В ту ночь Малах фон Шлоф миновал постель Якова, и в предрассветной тишине он вдруг услышал мерное постукивание двигателя пикапа, возвращавшего домой своего хозяина, и тут же бросился к окну. Тусклые оранжевые огни передних фар весело приплясывали, вычерчивая прыгающие по полю хмельные круги, и Якова охватило сильное волнение.

«Куда ты смотришь в такое время?» — пробормотала Ривка с кровати.

— Весной тысяча девятьсот тридцать первого это было, — сказал он. — В ту ночь я уже не заснул, а наутро приехала Юдит.

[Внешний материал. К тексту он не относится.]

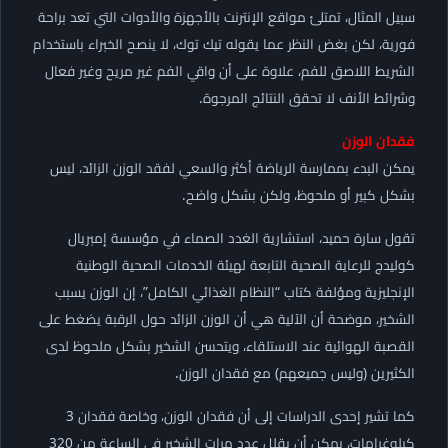
سبيل المثال، تمتلئ مواقع الإنترنت بالأجهزة والأدوات التي تعد براحة
فورية، لكن بغض النظر عما يقوله تيك توك، لا ينصح الخبراء باستخدام
الشريط اللاصق للفم، علاوة على أن واقي الفم غير مريح وغير فعال
وشرائط الأنف لا تحقق النتائج المرجوة.
فقدان الوزن
يمكن البدء بممارسة الرياضة أكثر والسعي لفقد الوزن الزائد، ليس
بشكل كبير أو ملحوظ، ولكن بشكل واضح.
تقول سارة حميد، استشارية الغدد الصماء في مؤسسة إمبريال
كوليدج للرعاية الصحية التابعة لهيئة الخدمات الصحية الوطنية
الإنجليزية ومؤلفة كتاب “النظام الغذائي الكامل”، إن الوزن يسبب
الشخير، موضحة أن الآلية هي أن الوزن الزائد حول الرقبة يضغط على
القصبة الهوائية عند الاستلقاء، ويتحسن الشخير بشكل ملحوظ لدى
الكثيرين (وليس جميعهم) مع فقدان الوزن.
كما تشير إحدى الدراسات إلى أن فقدان الوزن، وخاصة فقدان 3
كيلوغرامات، يمكن أن يقلل عدد مرات الشخير في الساعة من 320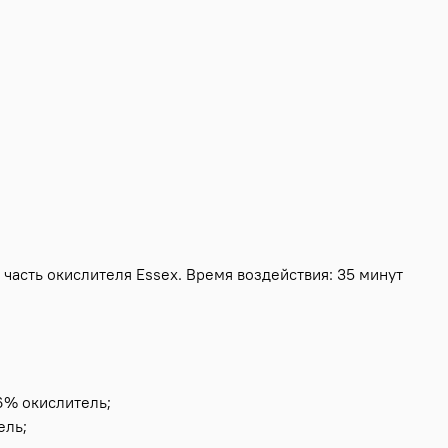
1 часть окислителя Essex. Время воздействия:
35 минут
 6% окислитель;
ель;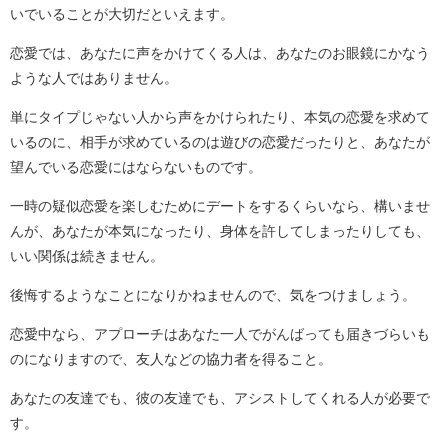
いでいることが大切だといえます。
恋愛では、あなたに声をかけてくる人は、あなたのお眼鏡にかなう
ような人ではありません。
単にタイプじゃない人から声をかけられたり、本気の恋愛を求めて
いるのに、相手が求めているのは遊びの恋愛だったりと、あなたが
望んでいる恋愛にはならないものです。
一時の疑似恋愛を楽しむためにデートをするくらいなら、構いませ
んが、あなたが本気になったり、身体を許してしまったりしても、
いい関係は続きません。
後悔するようなことになりかねませんので、気をつけましょう。
恋愛中なら、アプローチはあなた一人でがんばっても届きづらいも
のになりますので、友人などの協力者を得ること。
あなたの友達でも、彼の友達でも、アシストしてくれる人が必要で
す。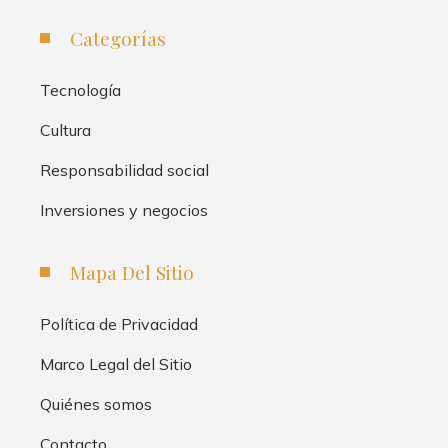
Categorías
Tecnología
Cultura
Responsabilidad social
Inversiones y negocios
Mapa Del Sitio
Política de Privacidad
Marco Legal del Sitio
Quiénes somos
Contacto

Я хорошо помню тот день. У нас с Ривкой был тогда небольшой инкубатор на керосине, на триста цыплят сразу, очень много по тем временам, и несколько несушек для домашних нужд, и три коровы, а еще мы имели апельсиновый сад, где был также ряд грейпфрутовых деревьев и ряд королевских орехов, — тогда еще не было этой моды на пеканы[29], — и еще два ряда яблонь и груш, и маленький виноградник. Я помню, как это было. Мы как раз работали с Ривкой в саду, пололи и срезали сухие ветки, которые умерли за зиму, и вдруг телега Рабиновича появилась среди полей, и, как раз когда я поднял голову, я вдруг увидел ее. Так спроси меня сейчас, почему я влюбился в нее, а ну, спроси, Зейде, спроси, не бойся. Почему я влюбился в твою маму, ты спрашиваешь? Так я скажу тебе точно, как это получилось, Зейде, а уж ты поймешь, что поймешь. Я случайно вытирал себе лоб, — вот так, рукой, вот таким движением, видишь? — и в конце движения руки случайно поднял голову и тогда увидел ее. Будто моя рука открыла мне окно. Эта телега ехала, словно лодка плыла среди хризантем, и как раз в эту минуту совсем случайно открылся просвет в облаках и выглянуло солнце. Я все время говорю «случайно», но если столько всего происходит случайно в одном месте и в одно время, это значит, что в этом есть какой-то план и прячется какая-то ловушка, вроде тех, знаешь, которые ставят на птиц. Такая ловушка, Зейде, она устроена очень просто, но если случайно там есть ящик, и случайно веревочка, и случайно пружинка, и случайно дверца, и кто-то положил там внутри несколько зерен, тоже случайно, так все это вместе уже не может быть случайно, это значит, что птицу кто-то хотел словить совершенно нарочно.